Average Annual Gain in “Home Equity Wealth” Reaches $12,500 Per Home
Irvine, CA – December 8, 2016 (PR Newswire) CoreLogic® (NYSE: CLGX), a leading global property information, analytics and data-enabled solutions provider, today released a new analysis showing that U.S. homeowners with mortgages (roughly 63 percent of all homeowners) saw their equity increase by a total of $227 billion in Q3 2016 compared with the previous quarter, an increase of 3.1 percent. Additionally, 384,000 borrowers moved out of negative equity, increasing the percentage of homes with positive equity to 93.7 percent of all mortgaged properties, or approximately 47.9 million homes. Year over year, home equity grew by $726 billion, representing an increase of 10.8 percent in Q3 2016 compared with Q3 2015.

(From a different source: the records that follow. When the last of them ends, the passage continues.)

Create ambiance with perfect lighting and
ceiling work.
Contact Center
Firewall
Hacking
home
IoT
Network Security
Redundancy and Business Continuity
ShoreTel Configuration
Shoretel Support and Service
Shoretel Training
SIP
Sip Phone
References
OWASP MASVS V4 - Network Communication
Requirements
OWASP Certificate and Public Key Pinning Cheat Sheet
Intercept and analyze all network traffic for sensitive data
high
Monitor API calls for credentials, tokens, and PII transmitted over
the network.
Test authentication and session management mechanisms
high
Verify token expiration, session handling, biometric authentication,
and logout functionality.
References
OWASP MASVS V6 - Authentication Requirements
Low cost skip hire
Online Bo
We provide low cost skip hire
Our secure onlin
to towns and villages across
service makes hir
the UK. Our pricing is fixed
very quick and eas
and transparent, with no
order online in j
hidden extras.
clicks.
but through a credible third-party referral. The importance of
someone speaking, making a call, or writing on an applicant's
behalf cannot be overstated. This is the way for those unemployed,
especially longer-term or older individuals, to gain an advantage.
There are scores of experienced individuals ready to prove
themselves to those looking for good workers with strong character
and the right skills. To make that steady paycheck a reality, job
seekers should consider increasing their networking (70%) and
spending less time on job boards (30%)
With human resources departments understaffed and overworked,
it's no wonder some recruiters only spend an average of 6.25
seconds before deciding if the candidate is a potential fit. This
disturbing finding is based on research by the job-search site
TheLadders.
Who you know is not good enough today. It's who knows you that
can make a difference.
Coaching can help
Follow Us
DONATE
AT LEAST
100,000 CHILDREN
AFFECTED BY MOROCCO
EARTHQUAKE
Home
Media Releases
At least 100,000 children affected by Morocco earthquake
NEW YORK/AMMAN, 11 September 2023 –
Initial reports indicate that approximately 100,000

In Q3 2016, the total number of mortgaged residential properties with negative equity stood at 3.2 million, or 6.3 percent of all homes with a mortgage. This is a decrease of 10.7 percent quarter over quarter from 3.6 million homes, or 7.1 percent of mortgaged properties, in Q2 2016 and a decrease of 24.1 percent year over year from 4.2 million homes, or 8.4 percent of mortgaged properties, in Q3 2015.

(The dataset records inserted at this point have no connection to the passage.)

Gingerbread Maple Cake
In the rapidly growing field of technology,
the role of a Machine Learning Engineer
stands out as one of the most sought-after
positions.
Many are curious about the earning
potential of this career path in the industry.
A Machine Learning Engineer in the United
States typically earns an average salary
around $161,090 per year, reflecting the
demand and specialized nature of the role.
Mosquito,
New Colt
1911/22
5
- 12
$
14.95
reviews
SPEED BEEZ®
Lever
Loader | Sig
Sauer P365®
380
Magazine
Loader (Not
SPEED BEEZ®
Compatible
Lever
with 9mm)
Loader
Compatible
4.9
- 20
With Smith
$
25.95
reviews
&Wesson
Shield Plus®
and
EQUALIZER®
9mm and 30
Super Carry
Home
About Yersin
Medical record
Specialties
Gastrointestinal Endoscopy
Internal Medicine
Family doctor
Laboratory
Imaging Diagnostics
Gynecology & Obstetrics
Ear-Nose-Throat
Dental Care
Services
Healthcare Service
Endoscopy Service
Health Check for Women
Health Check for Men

Negative equity, often referred to as “underwater” or “upside down,” applies to borrowers who owe more on their mortgages than their homes are worth. Negative equity can occur because of a decline in home value, an increase in mortgage debt or a combination of both.
Negative equity peaked at 26 percent of mortgaged residential properties in Q4 2009, based on CoreLogic negative equity data, which goes back to Q3 2009.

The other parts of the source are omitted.